-- DATA SECTION follows --

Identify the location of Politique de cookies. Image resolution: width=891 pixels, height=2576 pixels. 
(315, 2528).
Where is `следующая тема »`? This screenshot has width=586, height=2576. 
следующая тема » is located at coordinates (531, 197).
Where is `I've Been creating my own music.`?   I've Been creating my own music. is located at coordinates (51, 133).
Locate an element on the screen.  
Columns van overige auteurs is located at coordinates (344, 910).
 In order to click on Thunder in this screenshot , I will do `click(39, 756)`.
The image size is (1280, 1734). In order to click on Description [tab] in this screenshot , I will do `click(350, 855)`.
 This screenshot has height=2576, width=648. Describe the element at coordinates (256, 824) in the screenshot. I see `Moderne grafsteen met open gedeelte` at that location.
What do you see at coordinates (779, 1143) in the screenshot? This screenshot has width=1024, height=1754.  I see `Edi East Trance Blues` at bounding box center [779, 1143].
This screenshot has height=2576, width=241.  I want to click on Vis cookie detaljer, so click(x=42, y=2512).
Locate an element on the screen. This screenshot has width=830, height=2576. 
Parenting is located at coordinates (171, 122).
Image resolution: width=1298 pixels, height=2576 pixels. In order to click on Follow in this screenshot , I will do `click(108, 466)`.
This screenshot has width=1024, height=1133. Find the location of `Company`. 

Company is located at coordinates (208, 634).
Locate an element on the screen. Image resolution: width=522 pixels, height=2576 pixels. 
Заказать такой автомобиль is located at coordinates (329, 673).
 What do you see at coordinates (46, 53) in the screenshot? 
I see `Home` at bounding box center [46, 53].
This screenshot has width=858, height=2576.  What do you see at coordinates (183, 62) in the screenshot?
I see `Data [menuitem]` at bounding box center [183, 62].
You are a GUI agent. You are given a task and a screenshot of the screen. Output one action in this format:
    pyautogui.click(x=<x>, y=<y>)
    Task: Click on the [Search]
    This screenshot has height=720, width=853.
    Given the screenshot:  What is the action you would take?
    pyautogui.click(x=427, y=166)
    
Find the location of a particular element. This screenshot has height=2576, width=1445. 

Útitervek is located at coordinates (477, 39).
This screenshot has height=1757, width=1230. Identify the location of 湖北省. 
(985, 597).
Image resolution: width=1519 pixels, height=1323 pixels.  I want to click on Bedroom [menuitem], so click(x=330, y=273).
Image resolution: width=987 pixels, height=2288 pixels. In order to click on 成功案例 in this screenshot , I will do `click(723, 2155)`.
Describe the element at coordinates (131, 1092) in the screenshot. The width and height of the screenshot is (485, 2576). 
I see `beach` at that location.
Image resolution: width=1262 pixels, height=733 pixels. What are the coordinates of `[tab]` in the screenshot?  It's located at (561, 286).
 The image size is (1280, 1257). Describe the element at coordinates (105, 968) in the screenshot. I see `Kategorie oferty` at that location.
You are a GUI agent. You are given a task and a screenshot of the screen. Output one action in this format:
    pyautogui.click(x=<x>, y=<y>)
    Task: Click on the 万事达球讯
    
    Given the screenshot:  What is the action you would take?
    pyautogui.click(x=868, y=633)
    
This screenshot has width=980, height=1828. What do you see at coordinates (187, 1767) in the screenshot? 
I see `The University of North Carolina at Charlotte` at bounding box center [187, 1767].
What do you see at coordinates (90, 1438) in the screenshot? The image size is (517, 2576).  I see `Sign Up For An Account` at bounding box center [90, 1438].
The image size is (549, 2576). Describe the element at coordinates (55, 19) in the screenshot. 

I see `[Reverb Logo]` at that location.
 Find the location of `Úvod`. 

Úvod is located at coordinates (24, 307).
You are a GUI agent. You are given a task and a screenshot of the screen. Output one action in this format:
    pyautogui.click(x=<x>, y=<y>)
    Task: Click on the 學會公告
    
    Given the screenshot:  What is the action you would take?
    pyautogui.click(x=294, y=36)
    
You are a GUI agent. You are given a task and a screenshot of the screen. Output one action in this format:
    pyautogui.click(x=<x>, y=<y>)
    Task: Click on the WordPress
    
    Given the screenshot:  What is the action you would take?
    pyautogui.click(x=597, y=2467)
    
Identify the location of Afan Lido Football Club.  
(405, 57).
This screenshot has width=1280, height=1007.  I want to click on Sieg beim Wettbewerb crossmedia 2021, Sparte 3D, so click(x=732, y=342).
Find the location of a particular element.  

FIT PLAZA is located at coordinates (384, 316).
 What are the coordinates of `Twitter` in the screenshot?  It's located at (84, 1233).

-- DATA SECTION concluded --

* **WHAT IS REQUIRED**: Among the lines above, find those carrying the word "want" and copy them out.

* **RESULT**:
This screenshot has height=2576, width=241.  I want to click on Vis cookie detaljer, so click(x=42, y=2512).
Image resolution: width=1519 pixels, height=1323 pixels.  I want to click on Bedroom [menuitem], so click(x=330, y=273).
This screenshot has width=1280, height=1007.  I want to click on Sieg beim Wettbewerb crossmedia 2021, Sparte 3D, so click(x=732, y=342).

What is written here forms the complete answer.